EXERCISE DATA: Begin
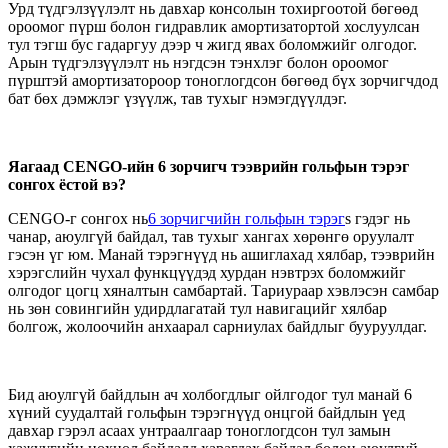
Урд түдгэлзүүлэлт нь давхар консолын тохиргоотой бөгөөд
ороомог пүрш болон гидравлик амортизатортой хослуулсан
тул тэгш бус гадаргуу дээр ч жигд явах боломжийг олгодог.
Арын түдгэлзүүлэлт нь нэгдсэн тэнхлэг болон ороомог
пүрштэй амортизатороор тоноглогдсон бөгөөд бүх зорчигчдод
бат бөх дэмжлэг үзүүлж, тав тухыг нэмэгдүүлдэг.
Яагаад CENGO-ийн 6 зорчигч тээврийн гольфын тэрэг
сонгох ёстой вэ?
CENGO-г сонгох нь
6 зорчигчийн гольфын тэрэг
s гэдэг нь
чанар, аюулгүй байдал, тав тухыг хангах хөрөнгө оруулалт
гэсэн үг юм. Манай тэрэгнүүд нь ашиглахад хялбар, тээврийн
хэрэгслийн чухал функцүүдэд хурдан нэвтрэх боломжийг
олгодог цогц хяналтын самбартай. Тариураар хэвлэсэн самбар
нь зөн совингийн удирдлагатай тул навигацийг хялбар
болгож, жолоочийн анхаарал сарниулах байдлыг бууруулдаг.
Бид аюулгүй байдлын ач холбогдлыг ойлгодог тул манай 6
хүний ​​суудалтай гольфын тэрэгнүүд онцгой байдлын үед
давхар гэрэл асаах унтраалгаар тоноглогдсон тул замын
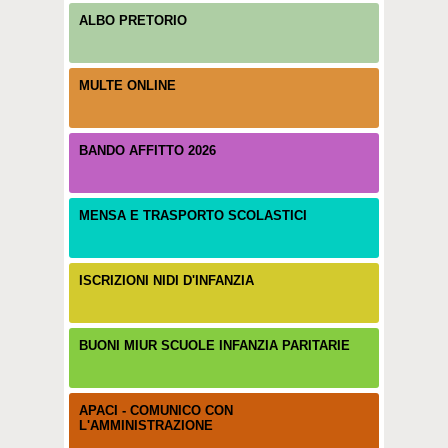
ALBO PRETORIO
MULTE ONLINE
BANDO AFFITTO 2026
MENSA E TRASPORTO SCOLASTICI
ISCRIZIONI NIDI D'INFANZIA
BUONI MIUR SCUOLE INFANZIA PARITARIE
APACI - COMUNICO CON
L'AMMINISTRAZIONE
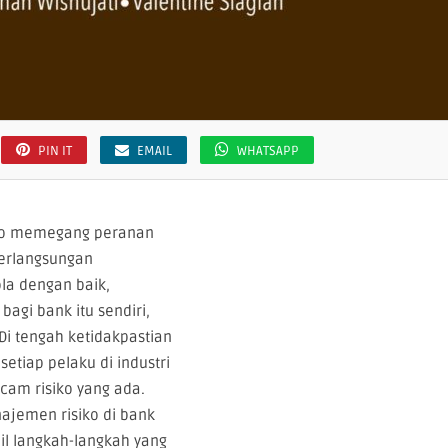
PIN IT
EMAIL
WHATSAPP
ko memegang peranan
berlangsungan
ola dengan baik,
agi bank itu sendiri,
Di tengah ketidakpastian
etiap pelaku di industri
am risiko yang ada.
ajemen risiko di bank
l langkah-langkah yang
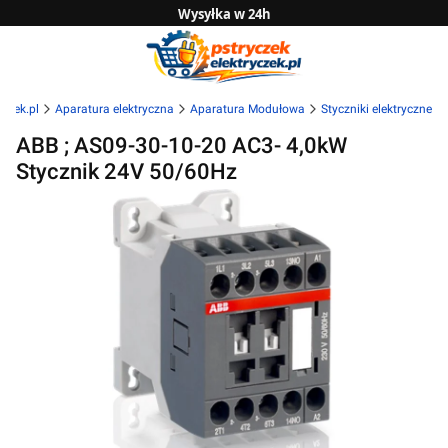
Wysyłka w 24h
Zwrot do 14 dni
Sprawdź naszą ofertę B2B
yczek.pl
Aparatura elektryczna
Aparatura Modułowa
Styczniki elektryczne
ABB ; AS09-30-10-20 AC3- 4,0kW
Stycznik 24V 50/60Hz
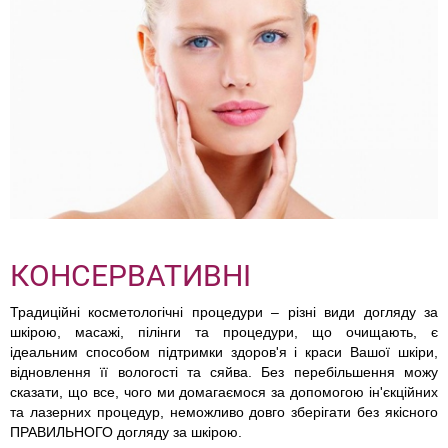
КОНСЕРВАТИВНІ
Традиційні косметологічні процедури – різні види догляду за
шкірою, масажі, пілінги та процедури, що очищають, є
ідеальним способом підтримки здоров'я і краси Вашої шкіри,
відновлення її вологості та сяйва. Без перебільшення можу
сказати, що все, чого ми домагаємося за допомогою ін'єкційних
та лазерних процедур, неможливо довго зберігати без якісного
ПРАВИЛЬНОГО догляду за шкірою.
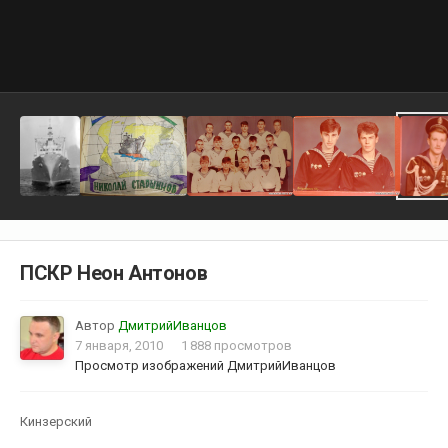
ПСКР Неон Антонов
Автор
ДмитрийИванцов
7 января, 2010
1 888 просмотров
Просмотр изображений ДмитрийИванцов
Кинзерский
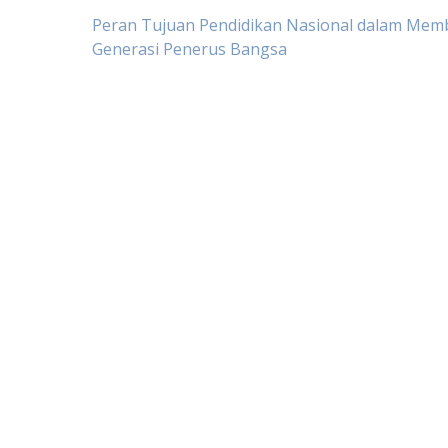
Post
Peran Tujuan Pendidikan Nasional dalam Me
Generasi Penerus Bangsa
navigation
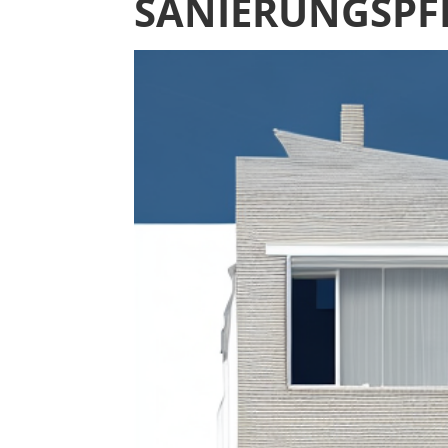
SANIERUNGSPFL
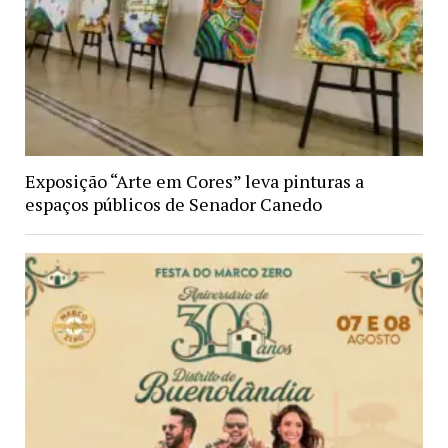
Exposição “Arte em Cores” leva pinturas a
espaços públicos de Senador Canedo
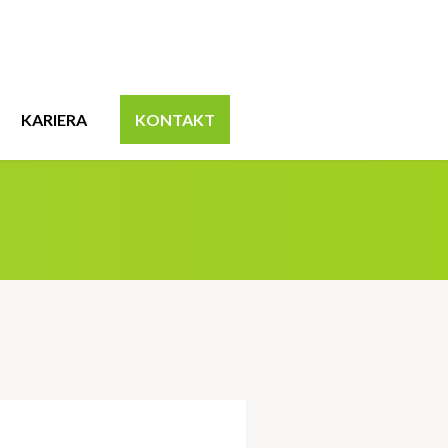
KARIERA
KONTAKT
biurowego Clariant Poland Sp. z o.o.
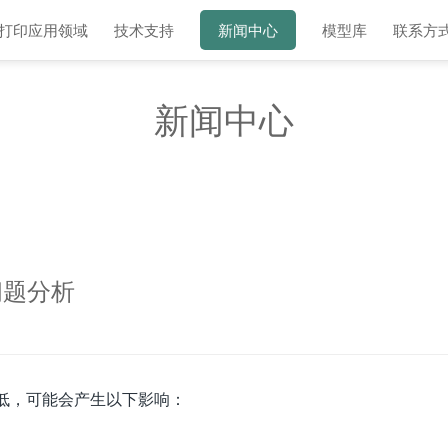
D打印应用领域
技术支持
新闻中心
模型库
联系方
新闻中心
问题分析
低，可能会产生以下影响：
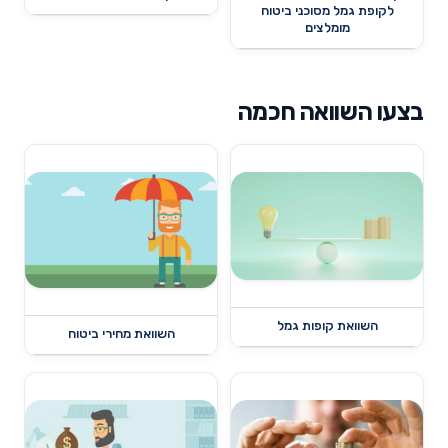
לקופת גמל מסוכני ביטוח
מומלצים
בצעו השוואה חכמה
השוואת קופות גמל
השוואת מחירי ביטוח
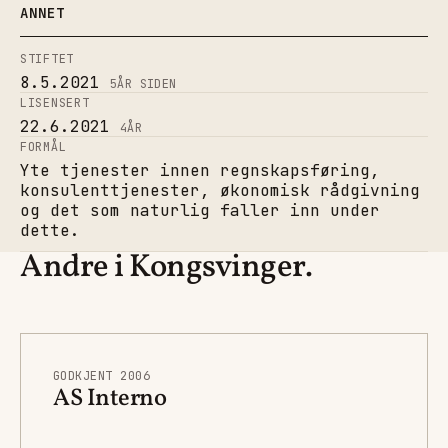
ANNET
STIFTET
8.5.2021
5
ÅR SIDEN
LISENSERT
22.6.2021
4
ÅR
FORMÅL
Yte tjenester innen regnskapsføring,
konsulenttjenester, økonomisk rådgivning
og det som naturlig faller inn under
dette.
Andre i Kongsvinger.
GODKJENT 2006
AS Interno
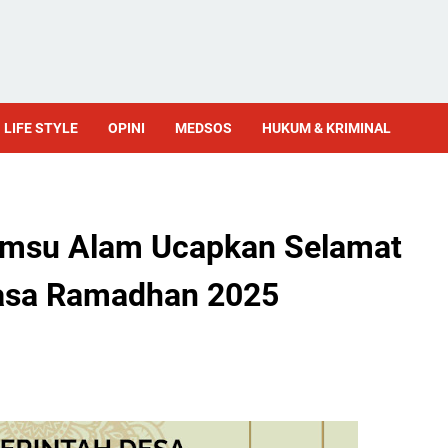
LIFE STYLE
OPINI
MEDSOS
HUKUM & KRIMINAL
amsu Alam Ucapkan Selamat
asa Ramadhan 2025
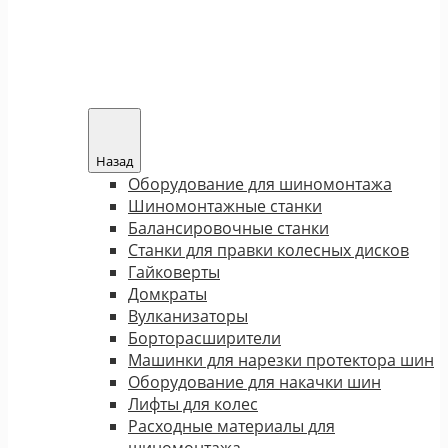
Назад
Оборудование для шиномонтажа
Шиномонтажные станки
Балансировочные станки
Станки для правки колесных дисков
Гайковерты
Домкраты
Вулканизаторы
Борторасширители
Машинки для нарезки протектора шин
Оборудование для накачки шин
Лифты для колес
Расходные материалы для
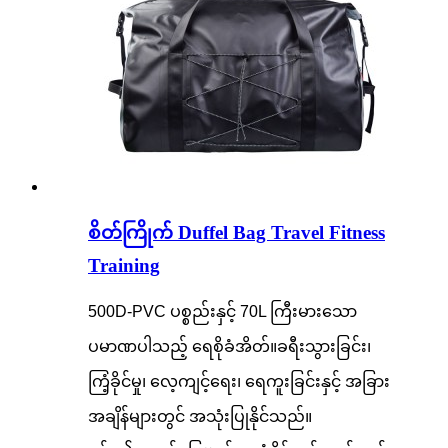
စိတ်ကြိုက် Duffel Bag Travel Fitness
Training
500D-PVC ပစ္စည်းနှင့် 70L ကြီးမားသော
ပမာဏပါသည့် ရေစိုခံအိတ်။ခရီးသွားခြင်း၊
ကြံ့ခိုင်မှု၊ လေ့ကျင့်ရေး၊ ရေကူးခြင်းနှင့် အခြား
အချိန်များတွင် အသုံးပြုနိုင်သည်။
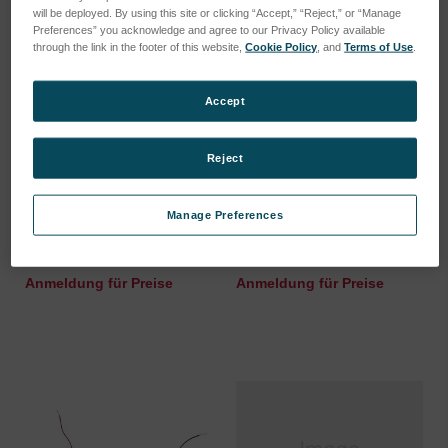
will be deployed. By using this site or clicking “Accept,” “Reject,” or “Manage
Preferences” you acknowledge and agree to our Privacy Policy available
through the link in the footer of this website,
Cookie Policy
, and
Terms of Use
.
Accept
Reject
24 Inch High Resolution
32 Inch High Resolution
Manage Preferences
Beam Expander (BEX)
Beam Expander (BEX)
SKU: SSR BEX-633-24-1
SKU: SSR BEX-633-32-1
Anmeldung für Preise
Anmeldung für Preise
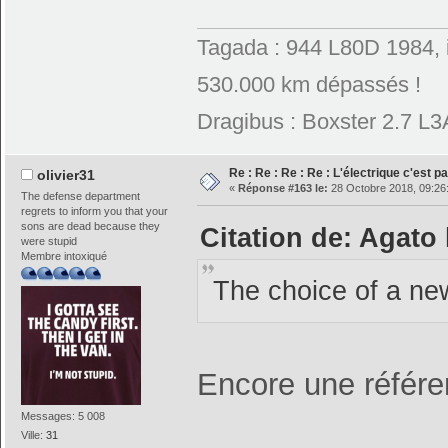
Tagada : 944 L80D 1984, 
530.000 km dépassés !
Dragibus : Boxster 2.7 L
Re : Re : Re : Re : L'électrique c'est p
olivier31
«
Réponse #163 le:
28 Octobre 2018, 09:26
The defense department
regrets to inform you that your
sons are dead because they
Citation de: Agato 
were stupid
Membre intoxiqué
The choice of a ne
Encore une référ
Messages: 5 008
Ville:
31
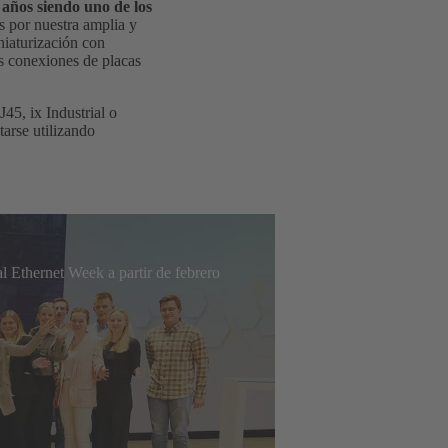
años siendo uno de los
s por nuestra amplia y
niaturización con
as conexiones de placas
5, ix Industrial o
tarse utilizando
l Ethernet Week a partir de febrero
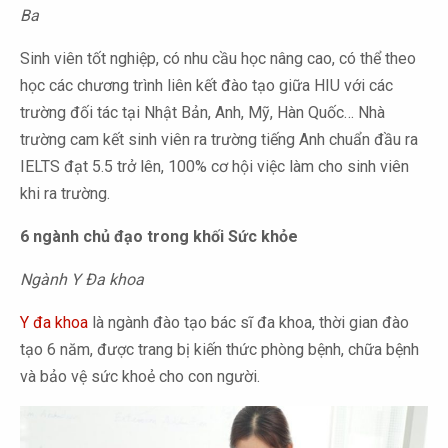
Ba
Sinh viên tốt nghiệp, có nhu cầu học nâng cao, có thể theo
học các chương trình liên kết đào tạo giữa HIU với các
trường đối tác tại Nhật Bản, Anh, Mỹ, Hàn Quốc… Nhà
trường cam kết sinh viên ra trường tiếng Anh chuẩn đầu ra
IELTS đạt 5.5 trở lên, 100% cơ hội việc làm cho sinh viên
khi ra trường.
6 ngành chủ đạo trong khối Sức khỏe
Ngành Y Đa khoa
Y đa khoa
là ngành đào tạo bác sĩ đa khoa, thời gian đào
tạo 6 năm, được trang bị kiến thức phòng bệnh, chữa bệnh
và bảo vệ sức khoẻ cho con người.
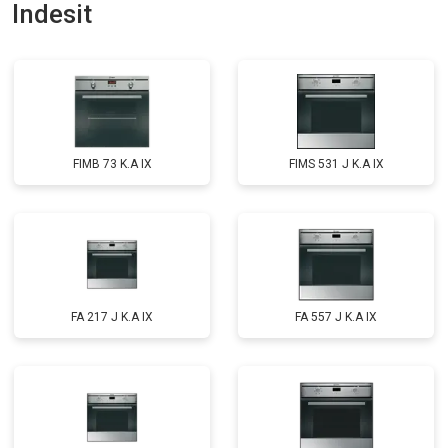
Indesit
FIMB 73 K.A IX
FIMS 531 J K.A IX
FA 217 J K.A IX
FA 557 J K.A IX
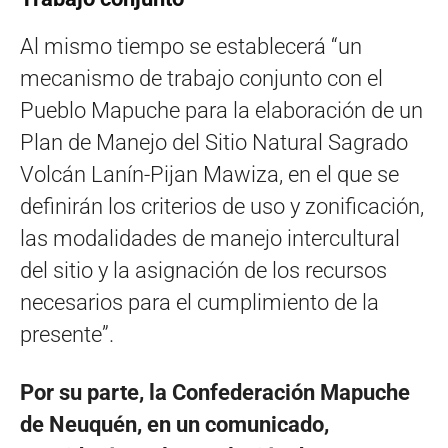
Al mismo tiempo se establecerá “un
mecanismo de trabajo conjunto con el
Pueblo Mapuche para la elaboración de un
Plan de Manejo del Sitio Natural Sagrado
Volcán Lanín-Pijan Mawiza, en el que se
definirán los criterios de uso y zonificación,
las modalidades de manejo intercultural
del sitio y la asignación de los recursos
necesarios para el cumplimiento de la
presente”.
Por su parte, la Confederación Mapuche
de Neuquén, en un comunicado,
EXERCISE DATA: End
• _YOUR ASSIGNMENT_
Among the lines of the preceding data, which ones hold the word "Accept"? List them.

• _ANSWER TO THE EXERCISE_
will be deployed. By using this site or clicking “Accept,” “Reject,” or “Manage
Accept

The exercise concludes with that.